▶ _ACTIVITY_: What is the number of lines in the following data that contain "opération"? Answer with the number alone.

╭─ THE RECORDS

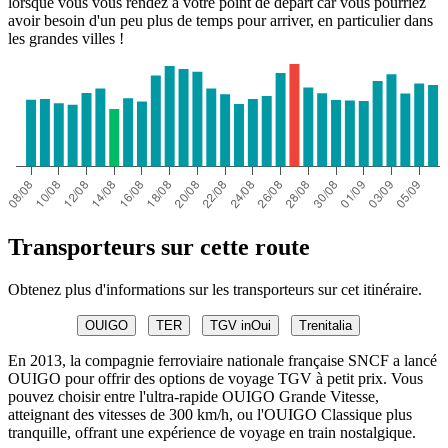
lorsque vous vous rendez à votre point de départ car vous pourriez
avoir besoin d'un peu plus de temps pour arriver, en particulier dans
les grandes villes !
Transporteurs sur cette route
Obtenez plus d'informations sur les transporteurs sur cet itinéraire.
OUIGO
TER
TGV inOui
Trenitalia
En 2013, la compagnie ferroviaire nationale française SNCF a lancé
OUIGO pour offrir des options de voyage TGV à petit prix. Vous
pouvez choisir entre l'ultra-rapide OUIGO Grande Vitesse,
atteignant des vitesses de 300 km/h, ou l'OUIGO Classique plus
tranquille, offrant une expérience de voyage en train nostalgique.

╰─
╭─ THE RECORDS

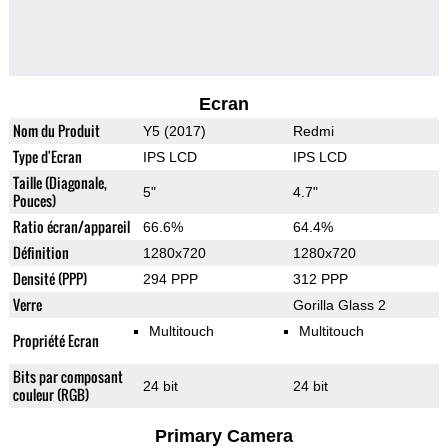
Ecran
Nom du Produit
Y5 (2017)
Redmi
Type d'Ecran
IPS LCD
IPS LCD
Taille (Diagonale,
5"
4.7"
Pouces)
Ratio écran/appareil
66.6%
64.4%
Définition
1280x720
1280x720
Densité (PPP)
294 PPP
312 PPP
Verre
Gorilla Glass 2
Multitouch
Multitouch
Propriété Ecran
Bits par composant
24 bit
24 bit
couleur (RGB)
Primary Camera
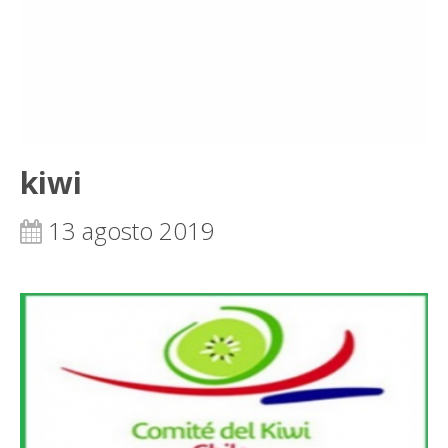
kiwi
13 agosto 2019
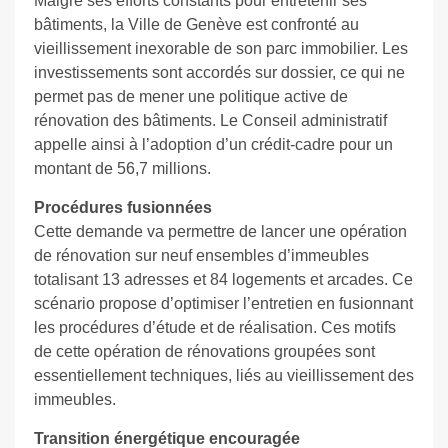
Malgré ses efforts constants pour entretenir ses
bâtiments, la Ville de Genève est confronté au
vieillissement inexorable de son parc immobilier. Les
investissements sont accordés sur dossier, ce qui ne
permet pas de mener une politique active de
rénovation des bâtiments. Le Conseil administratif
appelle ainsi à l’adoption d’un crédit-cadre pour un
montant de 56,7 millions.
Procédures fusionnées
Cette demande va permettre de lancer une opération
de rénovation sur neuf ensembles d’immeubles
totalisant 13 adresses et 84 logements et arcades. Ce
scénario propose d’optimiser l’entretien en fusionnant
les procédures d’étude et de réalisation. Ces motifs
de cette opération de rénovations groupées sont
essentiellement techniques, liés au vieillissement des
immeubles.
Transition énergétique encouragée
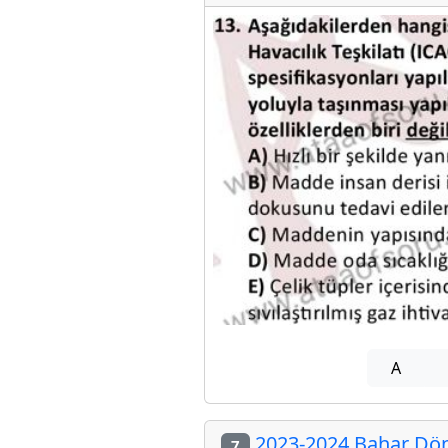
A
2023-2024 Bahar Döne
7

╰─

▶ _RESULT FOR THIS TASK_: 2